Even before the polls had closed on Election Day, Republicans had shifted their focus to 2016 and the party’s top target: Hillary Rodham Clinton. And by the end of the night, the GOP had claimed victories in Senate contests and governor races that will serve as a White House launch pad for the party’s most ambitious.

Wisconsin Governor Scott Walker, who has acknowledged presidential aspirations, won his third election in four years, while Ohio Governor John Kasich and Michigan Governor Rick Snyder earned second terms amidst White House whispers of their own.

The governors and their Senate allies won with the backing of high-profile Republicans thinking about the next election: New Jersey Governor Chris Christie, Texas Senator Ted Cruz and Kentucky Senator Rand Paul.

Speaking today, Christie said the Republican victories in governor’s race across the country show that voters want leaders who will “get things done”, rather than focus on ideology. He said the Republican rout was also fuelled by an unpopular President Barack Obama.

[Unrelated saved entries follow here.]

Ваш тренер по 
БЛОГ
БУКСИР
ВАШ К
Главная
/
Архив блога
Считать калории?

“It’s a reflection of the president’s lack of leadership, his lack of leadership abroad, his lack of leadership at home,” Christie, chairman of the Republican Governors Association, said. Christie made the rounds on the morning news shows, including NBC, ABC and Fox.

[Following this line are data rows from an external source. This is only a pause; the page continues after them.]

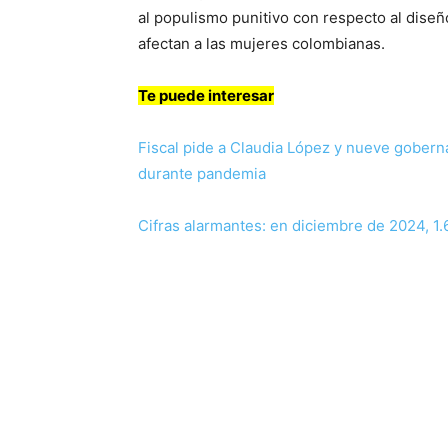
al populismo punitivo con respecto al dise
afectan a las mujeres colombianas.
Te puede interesar
Fiscal pide a Claudia López y nueve gobern
durante pandemia
Cifras alarmantes: en diciembre de 2024, 1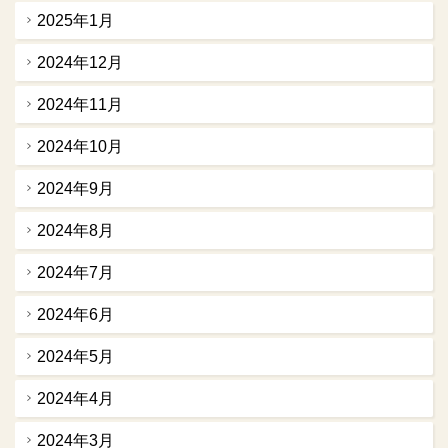
2025年1月
2024年12月
2024年11月
2024年10月
2024年9月
2024年8月
2024年7月
2024年6月
2024年5月
2024年4月
2024年3月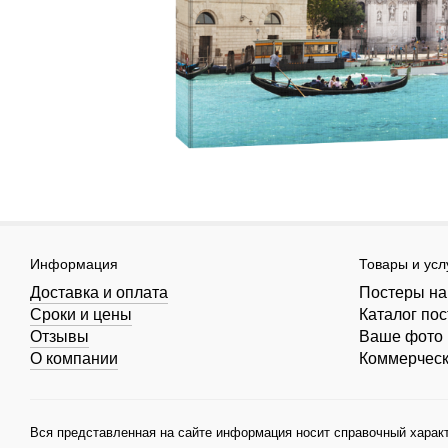
Информация
Товары и усл
Доставка и оплата
Постеры на
Сроки и цены
Каталог по
Отзывы
Ваше фото 
О компании
Коммерчес
Вся представленная на сайте информация носит справочный характ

Rand Paul offered an analysis that pointed firmly to the next election.

“Tonight was really a referendum not only on the president’s policies, but really a referendum on Hillary Clinton,” Paul said in an interview with The Associated Press. The Democrats’ midterm struggles, he said, represent “an epic failure of the Clintons”.

Paul is among several leading Republicans who have spent months laying the groundwork for presidential campaigns, often while also helping GOP colleagues campaign in the midterms. But in the crowded Republican field, party insiders believe as many as three candidates may form presidential exploratory committees by the end of January – with several more joining them in the subsequent months.

“They’re going to need to get out there quickly,” said Republican National Committee chief of staff Mike Shields, predicting a rash of presidential activity in November, December and January as candidates compete for the same pool of staff and donors. The RNC, he said, already has eight to ten staffers focused exclusively on weakening Clinton’s potential candidacy.

The overwhelming Democratic frontrunner should she run, Clinton is expected to announce her decision around the end of the year. The former secretary of state did not appear publicly yesterday, but spent recent weeks campaigning extensively for Democrats in competitive races for Senate and governor, appearing at 45 political events during a two-month run through 19 states.